Un equipo de investigación de la Facultad de Medicina de la Universidad del Sur de California (USC) publicó recientemente un ensayo clínico a gran escala de dos años de duración, dirigido a personas mayores con alto riesgo de desarrollar Alzheimer. Si bien las altas dosis de suplementos de DHA llegan al cerebro, no mostraron ningún efecto sobre la memoria, la función cognitiva ni en la prevención de la atrofia cerebral.

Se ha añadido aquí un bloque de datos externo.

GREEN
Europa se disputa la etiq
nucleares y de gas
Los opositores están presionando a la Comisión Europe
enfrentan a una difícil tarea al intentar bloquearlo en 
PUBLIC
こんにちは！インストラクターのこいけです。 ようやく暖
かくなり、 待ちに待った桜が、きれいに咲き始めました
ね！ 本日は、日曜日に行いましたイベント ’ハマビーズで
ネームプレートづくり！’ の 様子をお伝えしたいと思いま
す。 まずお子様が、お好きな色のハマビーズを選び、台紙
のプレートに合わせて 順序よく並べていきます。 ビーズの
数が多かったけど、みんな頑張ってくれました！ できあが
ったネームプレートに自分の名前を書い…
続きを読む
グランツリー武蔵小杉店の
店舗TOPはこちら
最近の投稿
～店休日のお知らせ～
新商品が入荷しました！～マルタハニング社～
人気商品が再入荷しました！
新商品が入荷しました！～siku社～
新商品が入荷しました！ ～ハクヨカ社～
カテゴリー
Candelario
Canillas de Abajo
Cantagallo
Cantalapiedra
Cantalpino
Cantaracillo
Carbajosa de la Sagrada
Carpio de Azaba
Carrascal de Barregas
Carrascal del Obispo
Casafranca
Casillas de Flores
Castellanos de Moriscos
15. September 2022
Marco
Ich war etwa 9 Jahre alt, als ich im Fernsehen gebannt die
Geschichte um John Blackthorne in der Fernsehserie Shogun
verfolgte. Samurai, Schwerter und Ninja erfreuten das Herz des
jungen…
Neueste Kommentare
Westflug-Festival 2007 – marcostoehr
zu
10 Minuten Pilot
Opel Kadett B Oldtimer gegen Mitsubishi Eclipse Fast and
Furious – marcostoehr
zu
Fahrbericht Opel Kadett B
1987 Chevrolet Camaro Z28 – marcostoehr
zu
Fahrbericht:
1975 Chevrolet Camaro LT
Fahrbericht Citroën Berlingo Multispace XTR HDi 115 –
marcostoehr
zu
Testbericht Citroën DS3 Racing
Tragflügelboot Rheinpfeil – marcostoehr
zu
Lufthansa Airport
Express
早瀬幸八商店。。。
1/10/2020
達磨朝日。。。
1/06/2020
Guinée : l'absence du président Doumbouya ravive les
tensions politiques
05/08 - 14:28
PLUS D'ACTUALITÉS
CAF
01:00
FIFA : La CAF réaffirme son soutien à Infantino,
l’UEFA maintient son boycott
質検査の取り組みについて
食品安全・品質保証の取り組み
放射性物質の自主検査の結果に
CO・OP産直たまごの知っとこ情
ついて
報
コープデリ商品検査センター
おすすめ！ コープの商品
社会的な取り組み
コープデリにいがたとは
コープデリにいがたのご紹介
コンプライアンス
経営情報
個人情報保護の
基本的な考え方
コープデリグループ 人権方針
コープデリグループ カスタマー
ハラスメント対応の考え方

"Todos buscan una solución milagrosa para prevenir el Alzheimer, pero no podemos afirmar con certeza que los suplementos de DHA protejan la salud cerebral", explica Hussein Naj Yassin, director del Centro de Salud Cerebral Personalizada de la USC. Añade: "Los ácidos grasos Omega 3 desempeñan sin duda un papel importante en la formación de las conexiones entre las células cerebrales necesarias para la función cognitiva. Sin embargo, no existen fundamentos para recomendar los suplementos de aceite de pescado como medida preventiva contra el Alzheimer".
Qué dice el estudio
Yassin y su equipo de investigación llevaron a cabo un ensayo controlado aleatorizado, doble ciego y controlado con placebo, en el que participaron 365 hombres y mujeres de entre 55 y 80 años que rara vez consumían pescado. Aproximadamente la mitad (47%) de los participantes portaban el alelo "APOE ε4″, el mayor factor de riesgo genético para el Alzheimer de aparición tardía, y todos consumían menos de 200 mg de DHA al día en su dieta.
Los participantes fueron divididos aleatoriamente en dos grupos: un grupo recibió un suplemento con 2000 mg de DHA, mientras que el otro grupo recibió un placebo con una sustancia simulada durante 24 meses. El placebo era una mezcla de aceite de maíz y aceite de soja, y su aspecto, sabor y olor eran indistinguibles de los del suplemento de DHA. Ni los participantes ni sus médicos sabían qué suplemento estaban recibiendo.
Los investigadores se centraron primero en determinar si el DHA llega realmente al cerebro. Midiendo la concentración de DHA en el líquido cefalorraquídeo (LCR) que rodea el cerebro, observaron un aumento del 17% en el grupo que recibió DHA después de seis meses. No se encontraron diferencias en la administración entre quienes portaban y quienes no portaban el alelo APOE ε4, lo que confirma directamente que los suplementos de DHA en dosis altas llegan al cerebro en personas mayores sin demencia, independientemente de la presencia del alelo APOE ε4.
Sin embargo, los efectos sobre la función cognitiva y la estructura cerebral fueron contradictorios. Una prueba de memoria y capacidad cognitiva (RBANS) administrada 24 meses después no mostró diferencias significativas entre el grupo de DHA y el grupo placebo. Además, no se observaron diferencias significativas entre ambos grupos en los cambios en el volumen del hipocampo, una región fundamental para la memoria y utilizada como indicador temprano del Alzheimer.
¿Por qué no funcionó?
Los investigadores han propuesto varias razones por las que el DHA no mostró efectos clínicos a pesar de llegar al cerebro. Una de ellas es una enzima que interrumpe el metabolismo del DHA en el cerebro. Cuando se activa la enzima fosfolipasa A2 dependiente de calcio (cPLA2), esta puede degradar el DHA antes de que pueda ser utilizado en la membrana sináptica, que es el sitio más importante para la función cognitiva.
Además, el hecho de que muchos participantes presentaran factores de riesgo cardiovascular como obesidad, hipertensión y sedentarismo podría haber limitado la eficacia del DHA. Esto se debe a que se cree que la inflamación provocada por estas afecciones contrarresta los efectos de las intervenciones con un solo nutriente. Asimismo, algunos consideran que la edad promedio de los participantes era relativamente joven (66 años) y que el deterioro de la función cognitiva durante el estudio fue mínimo, lo que dificultó la detección de mejoras.